遺伝情報を正確かつ効率的に改変する「ゲノム編集技術」を用いた治療薬創出がカウントダウンに入った。中でもその最先端を走るのが、革新的な「切らないゲノム編集技術」で治療薬開発を目指すバイオベンチャーのモダリス(東京都中央区)。希少疾患をターゲットとするが、富士フイルムをはじめ大手企業やベンチャーキャピタルがこぞって開発資金を提供する。その理由を探るべく、最高経営責任者(CEO)の森田晴彦氏に話を伺った。

 2016年創業のモダリスは、4年目を迎えた2019年8月、新たな脱皮を図った。旧社名のエディジーン(Edigene)から社名を変更。新社名はモダリティー(modality、治療手段の総称)にちなみ、革新的な遺伝子制御技術を構築し医療に提供する意図をより反映させたいと、森田氏自身が命名した。
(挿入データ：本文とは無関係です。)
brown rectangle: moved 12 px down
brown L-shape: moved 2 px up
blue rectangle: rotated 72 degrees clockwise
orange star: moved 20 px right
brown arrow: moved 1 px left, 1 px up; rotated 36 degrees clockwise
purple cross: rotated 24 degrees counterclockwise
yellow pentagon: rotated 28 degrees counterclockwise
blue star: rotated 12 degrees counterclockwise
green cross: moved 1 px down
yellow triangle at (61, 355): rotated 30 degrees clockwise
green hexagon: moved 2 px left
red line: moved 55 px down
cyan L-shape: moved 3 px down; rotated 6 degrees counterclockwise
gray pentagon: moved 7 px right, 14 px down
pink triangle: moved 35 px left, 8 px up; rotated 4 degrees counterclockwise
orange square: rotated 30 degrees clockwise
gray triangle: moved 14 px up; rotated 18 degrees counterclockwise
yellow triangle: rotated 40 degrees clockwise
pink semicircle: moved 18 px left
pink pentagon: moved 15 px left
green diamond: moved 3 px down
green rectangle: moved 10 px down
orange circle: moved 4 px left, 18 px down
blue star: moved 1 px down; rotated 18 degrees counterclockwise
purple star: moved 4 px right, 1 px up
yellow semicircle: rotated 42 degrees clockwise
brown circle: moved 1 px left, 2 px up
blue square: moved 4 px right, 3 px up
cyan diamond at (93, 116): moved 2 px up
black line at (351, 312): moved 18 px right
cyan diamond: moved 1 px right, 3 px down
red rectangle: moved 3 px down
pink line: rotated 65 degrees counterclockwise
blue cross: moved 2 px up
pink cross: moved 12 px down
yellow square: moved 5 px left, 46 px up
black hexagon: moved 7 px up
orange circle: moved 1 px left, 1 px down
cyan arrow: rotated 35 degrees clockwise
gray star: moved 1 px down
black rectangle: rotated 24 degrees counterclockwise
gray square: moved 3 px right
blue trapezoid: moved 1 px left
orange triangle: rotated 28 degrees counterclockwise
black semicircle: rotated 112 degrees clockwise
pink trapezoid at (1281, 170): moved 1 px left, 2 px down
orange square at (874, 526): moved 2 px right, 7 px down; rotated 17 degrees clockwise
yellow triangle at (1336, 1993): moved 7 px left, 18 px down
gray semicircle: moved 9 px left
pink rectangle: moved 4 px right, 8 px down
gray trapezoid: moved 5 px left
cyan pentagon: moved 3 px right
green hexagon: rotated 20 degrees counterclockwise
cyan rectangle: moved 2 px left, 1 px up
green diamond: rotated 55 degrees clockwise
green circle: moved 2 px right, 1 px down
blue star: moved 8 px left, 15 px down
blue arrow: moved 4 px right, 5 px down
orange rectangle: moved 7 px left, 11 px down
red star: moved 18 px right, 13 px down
 同社が、創薬のターゲットに据えるのは、希少疾患だ。日本では、対象患者数が5万人未満の場合、希少疾患と定義される。一つひとつの患者数は少ない。そのため、これまで大手製薬企業は、心血管疾患や糖尿病など、患者数の多い疾患を中心に新薬を開発してきた。希少疾患の治療薬開発は時間も費用もかかるため、手を着けにくい領域だった。

 とはいえ希少疾患は、全て合わせると全世界で約4億人の患者が存在するとされ、トータルでみれば決して小さな市場ではない。また、単一の遺伝子異常が発症と直接的に結びつく疾患(単因子疾患)が多く、遺伝子治療が有用だと考えられている。そこで森田氏は、共同創業者で取締役兼サイエンティフィックアドバイザーを務める東京大学の濡木理教授の技術に注目し、その技術を核に「切らないCRISPR(クリスパー)」という有力なゲノム編集技術を独自開発しようと創業を決意。治療薬がほとんどなく、アンメットメディカルニーズとされてきたこの希少疾患の治療薬開発を目指すことにした。